Superheroes are real
Scientists demonstrated the effect of the all-optical switching between streams of photons using non-linear metamaterials. The Lomonosov Moscow State University staff planned the whole study, conducted calculations and experiments, while their German colleagues made samples of metamaterials. The work is published in Scientific Reports.
An international team of scientists led by MSU researchers for the first time managed to demonstrate the effect of all-optical switching between streams of photons, born during the third harmonic generation process. According to Maxim Scherbakov, the researcher of the Laboratory of Nanophotonic metamaterials, Moscow State University, the work will make it possible to use the metamaterials to create high-speed communication technologies in future.
Metamaterials: when 1 + 1 = 3
Sometimes, a team of a few people can achieve far more than the sum of their individual achievements would provide, as if, teaming up, they acquire new and useful properties. The same is true for metamaterials. And if in the example of the people in the team, when instead of the simple sum of the known quantities we gain something completely different, the situation is explained by various psychological effects, in the case of metamaterials such 'super-powers' as invisibility (only in microwave range and two-dimensional space, though), seeing through walls, optical zooming and negative refractive index are artificially created by the ordered structure of alternating layers of quite common substances. However, if combined, they behave as a completely new material with unique electromagnetic properties that can manipulate photons, i.e. light, in a new way.
The metamaterials which the authors of the article worked with have fishnet-looking structure with the main 'threads' consisting of gold and magnesium oxide. They belong to a class of nonlinear metamaterials, whose unusual optical properties can be used, for example, to simplify the processing of information and to create new devices that operate much faster than contermporary electronic devices.
Masters of light
Photons, unlike electrons that move through the wires of electronic devices, have no charge and rest mass, so they can perform in formation transfer much faster. There is a problem, though, in developing photonic transistors as compact as modern electronic ones.
For this purpose, metal and semiconductor nanoparticles, microcavities, photonic crystals, and other man-made structures were suggested. A disadvantage of these media is that for observing all-optical switching in them, a powerful laser radiation is required. However, the nonlinear metamaterials, as reported in the article, have a higher sensitivity to femtosecond laser pulses than linear ones, which gives the former an advantage in the management of light flows by the means of these pulses.

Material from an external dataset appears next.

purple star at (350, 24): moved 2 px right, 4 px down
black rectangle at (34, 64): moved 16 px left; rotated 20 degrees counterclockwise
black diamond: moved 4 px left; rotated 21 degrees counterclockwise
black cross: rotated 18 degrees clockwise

'In the conventional all-optical switching devices, one photon flux controls another thread about the same as it happens in electronic transistors with electron flows. In our previous work, we irradiated a silicon nanostructure with two laser pulses, and the transmission of a pulse varied depending on whether the second pulse is present,' says the study co-author, PhD in physical and mathematical sciences Maxim Shcherbakov.
Birth of photons
During the Maxim Scherbakov and his colleagues' work at the Nanophotonics of Metamaterials Laboratory, the experiments demonstrated that photon flow scan control the processes of photon merging with one another.

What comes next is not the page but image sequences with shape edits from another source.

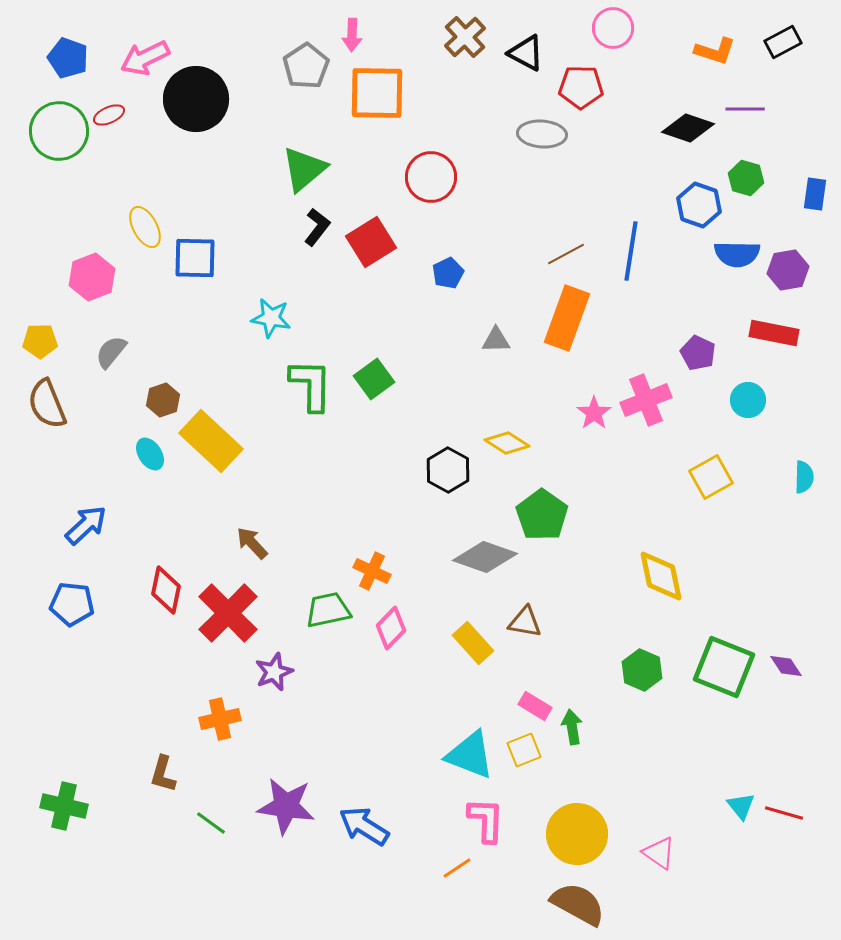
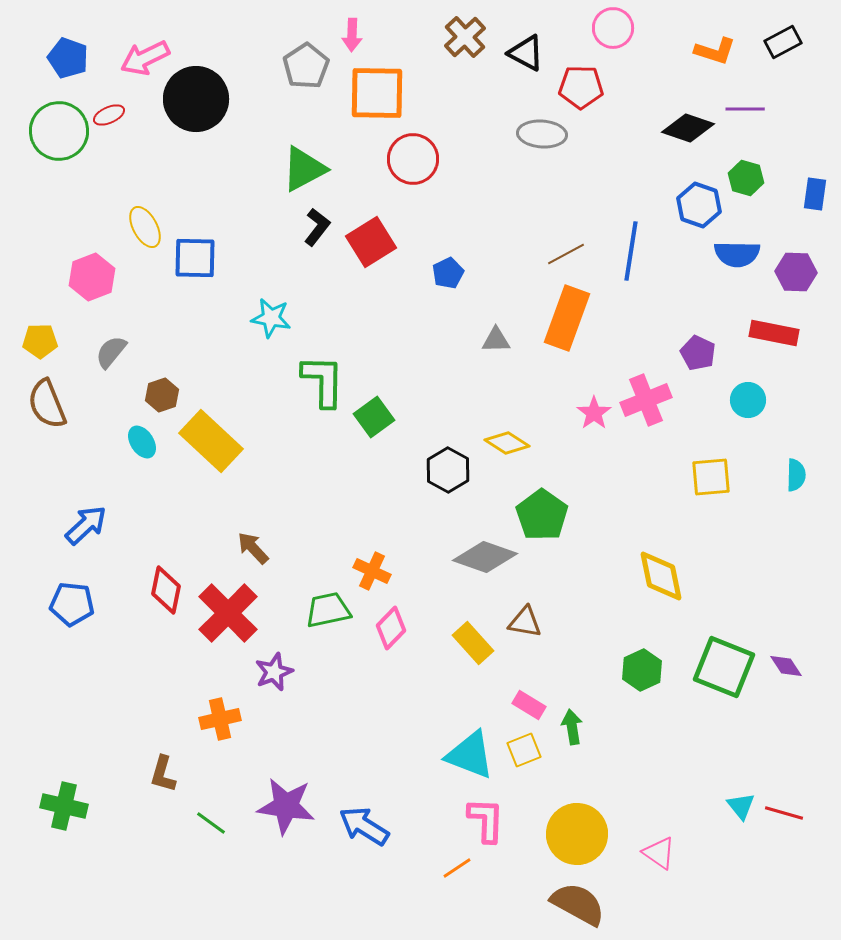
green triangle at (304, 169): rotated 12 degrees clockwise
red circle at (431, 177): moved 18 px left, 18 px up
purple hexagon at (788, 270): moved 8 px right, 2 px down; rotated 12 degrees clockwise
green square at (374, 379): moved 38 px down
green L-shape at (311, 385): moved 12 px right, 4 px up
brown hexagon at (163, 400): moved 1 px left, 5 px up
cyan ellipse at (150, 454): moved 8 px left, 12 px up
yellow square at (711, 477): rotated 24 degrees clockwise
cyan semicircle at (804, 477): moved 8 px left, 2 px up
brown arrow at (252, 543): moved 1 px right, 5 px down
green hexagon at (642, 670): rotated 12 degrees clockwise
pink rectangle at (535, 706): moved 6 px left, 1 px up
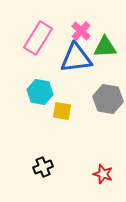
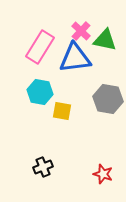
pink rectangle: moved 2 px right, 9 px down
green triangle: moved 7 px up; rotated 15 degrees clockwise
blue triangle: moved 1 px left
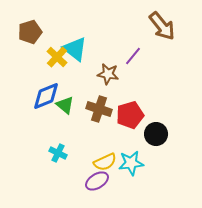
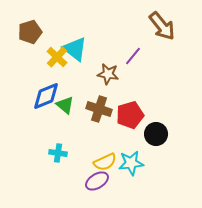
cyan cross: rotated 18 degrees counterclockwise
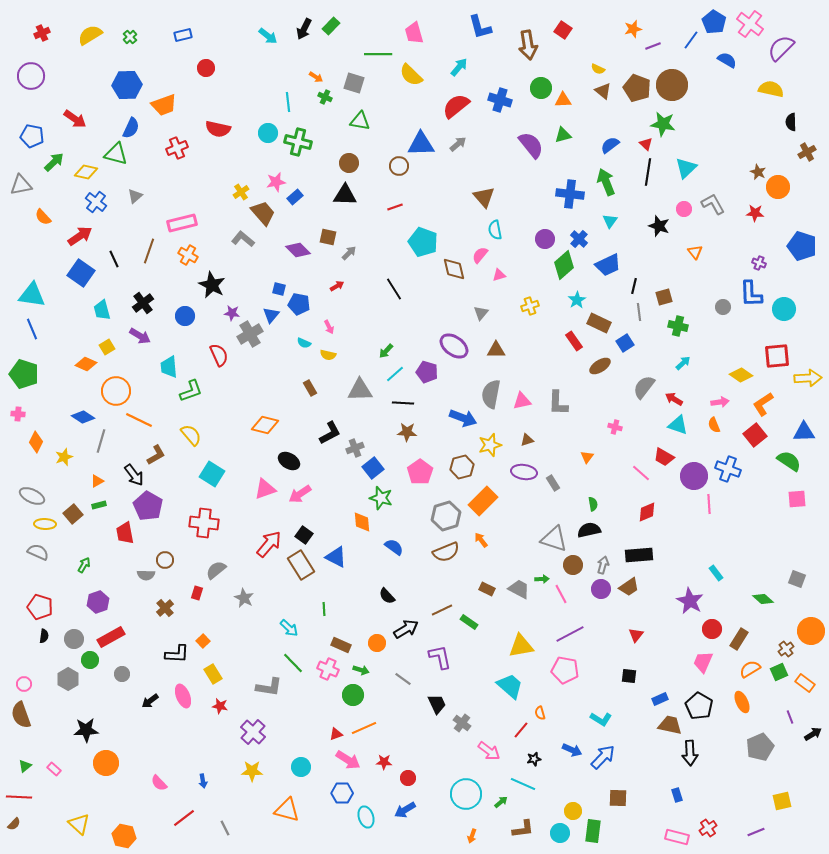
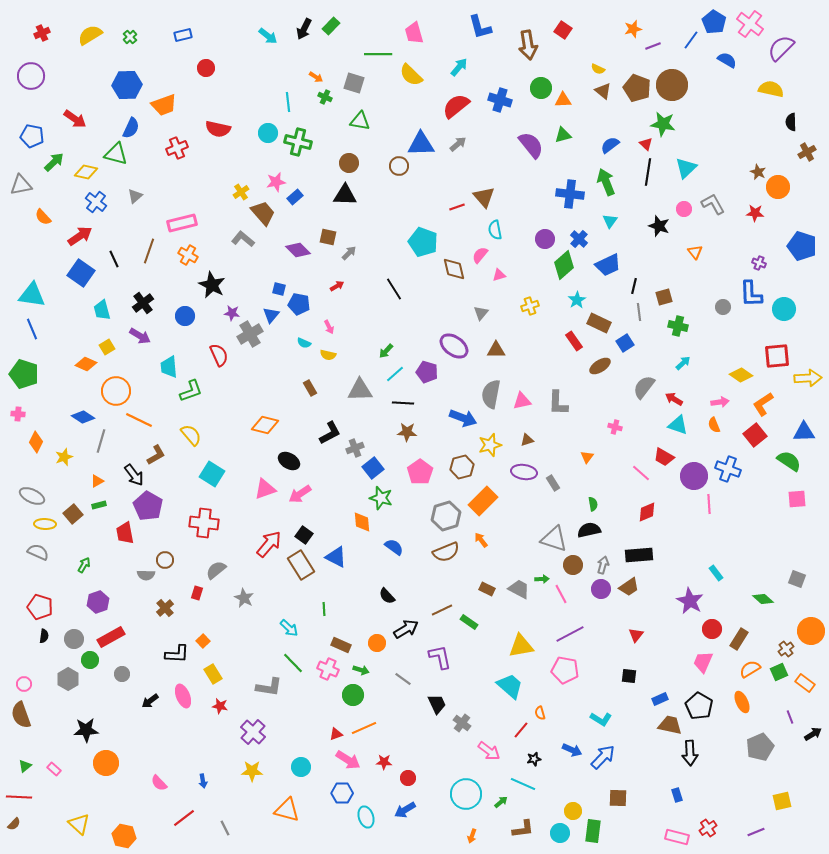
red line at (395, 207): moved 62 px right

'There is an interesting effect in optics, that can occur when three photons merge into one with tripled energy — almost as during thermonuclear fusion. This effect is called the third harmonic generation. In our work, we also (and for the first time, to the best of our knowledge) observed both effects: all-optical switching and third-harmonic generation. In other words, we control the process of photon synthesis with an external optical pulse. It is very important for integrated photonics, where the full control over all possible processes involving light is required,' Maxim Scherbakov notes, emphasizing that the high sensitivity of nonlinear metamaterials allows to use them to create high-speed communications technologies in the future.